Risk Arbitrage and Merger Securities
- Risk/Merger Arb: buy stock in a company subject to announced takeover; short the acquiror
- Deal may not go through (regulatory, financing, extraordinary events. Discovery during due diligence)
- In event of merger breakup, target price drops back to normal.
- Greenblatt says the market is just too competitive in merger arb. There really aren’t any deals left. It is highly informationally efficient, and the returns don’t justify the massive risk associated with the long/short positions diverging.
- Merger Securities
- Equity, bonds, etc. used as partial payment or as a sweetener
- General rule: no one wants merger securities. Most people immediately sell them, so you can pick them up on the cheap!
- Search through merger filings for the portion that explains the consideration being provided. Look for securities in addition to the cash/stock transfer. There will be all sorts of esoteric things (e.g. Contingent Value Rights)
Bankruptcy and Restructuring
- Buying stock of bankrupt companies will almost never make money.
- Bonds may be good, since they often trade at 20 – 30 cents on the dollar
- Bank Debt – there is a community of brokerage firms that specialize in trading the bank debt of companies in distress.
- Emergence from bankruptcy
- When a company emerges from bankruptcy, its new shareholders are its old creditors who have taken shares as partial repayment. These parties have no interest in being shareholders, and often dump their stock!

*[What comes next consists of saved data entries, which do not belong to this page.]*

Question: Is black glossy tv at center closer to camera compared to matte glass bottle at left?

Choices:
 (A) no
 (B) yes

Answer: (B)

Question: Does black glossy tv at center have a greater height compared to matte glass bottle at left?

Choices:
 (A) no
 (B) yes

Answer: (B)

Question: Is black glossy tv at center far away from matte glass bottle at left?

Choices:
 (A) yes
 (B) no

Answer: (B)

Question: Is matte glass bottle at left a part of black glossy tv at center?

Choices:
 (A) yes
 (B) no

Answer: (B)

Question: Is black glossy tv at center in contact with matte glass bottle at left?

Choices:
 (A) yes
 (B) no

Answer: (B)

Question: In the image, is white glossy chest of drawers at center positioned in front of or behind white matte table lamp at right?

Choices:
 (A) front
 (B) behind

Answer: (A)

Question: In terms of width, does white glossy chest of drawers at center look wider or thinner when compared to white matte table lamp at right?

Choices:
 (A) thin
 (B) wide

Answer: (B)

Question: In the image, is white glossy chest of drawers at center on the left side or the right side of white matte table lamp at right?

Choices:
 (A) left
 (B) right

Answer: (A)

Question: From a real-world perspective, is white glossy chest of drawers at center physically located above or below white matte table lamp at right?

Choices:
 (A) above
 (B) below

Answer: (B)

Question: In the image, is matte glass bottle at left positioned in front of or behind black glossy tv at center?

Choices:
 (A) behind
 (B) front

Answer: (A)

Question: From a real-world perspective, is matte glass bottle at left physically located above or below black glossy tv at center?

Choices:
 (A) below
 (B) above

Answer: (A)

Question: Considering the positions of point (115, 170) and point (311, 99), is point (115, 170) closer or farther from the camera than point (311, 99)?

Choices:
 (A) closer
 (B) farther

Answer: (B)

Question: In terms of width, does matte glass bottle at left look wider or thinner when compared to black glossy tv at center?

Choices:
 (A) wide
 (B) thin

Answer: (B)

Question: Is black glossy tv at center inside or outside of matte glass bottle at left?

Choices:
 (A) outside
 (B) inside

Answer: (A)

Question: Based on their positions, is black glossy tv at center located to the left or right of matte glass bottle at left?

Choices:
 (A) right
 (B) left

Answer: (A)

- The new share information will be available before it trades in an SEC-filed Registration Statement.
- Must exercise extreme caution in choosing those companies where you expect the new business model and capital structure will work – it hasn’t at least once in the past!

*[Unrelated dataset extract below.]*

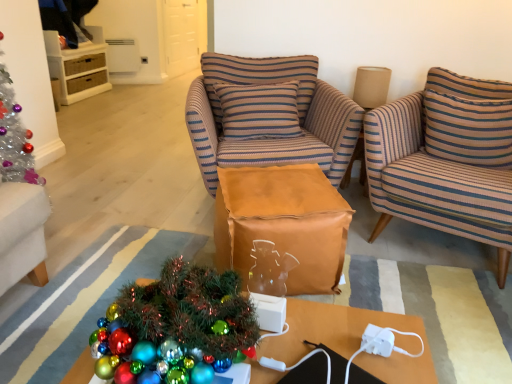 Question: Considering their positions, is brown paper bag at center located in front of or behind brown striped armchair at center, the 1th chair when ordered from left to right?

Choices:
 (A) front
 (B) behind

Answer: (A)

- Start with companies that failed due to too much debt. This problem is rectified by bankruptcy
- Corporate Restructurings
- Focus on those restructurings where the business is selling off or closing a division to stanch losses, pay off debt (e.g. will improve bottom line)
- Where the earnings will improve after the fact, the stock price should increase.
- Focus on those restructurings where the business is selling off or closing a division to stanch losses, pay off debt (e.g. will improve bottom line)
Recapitalizations and Stub Stocks, Warrants, and Options
- Recapitalization: changing balance sheet to include more/less debt, equity
- “Leveraged Recap” is done to create high levels of leverage, with the remaining equity being called “stub stock”
- Investing in the stub stock is like investing in a publicly traded leveraged buyout. Huge potential returns, though high risk due to leverage.
- There aren’t many leveraged recaps going on right now, so opportunities are slim.
- Warrants
- Warrants are essentially options issued by the company itself
- Stocks of spinoff companies can move dramatically after the spinoff. Warrants and options may be good plays, since they are priced based on Black-Scholes, but the actual movement will be binary, rather than probabilistically assigned via standard deviation.
- Options
- Buying options is like borrowing to buy stock, but with protection. It is equivalent to investing in a leveraged recap.
- Usually if a spinoff takes place before an option expires, upon exercise the option holder is entitled to receive shares in both the parent and the spinoff as if he had owned stock on the spinoff date.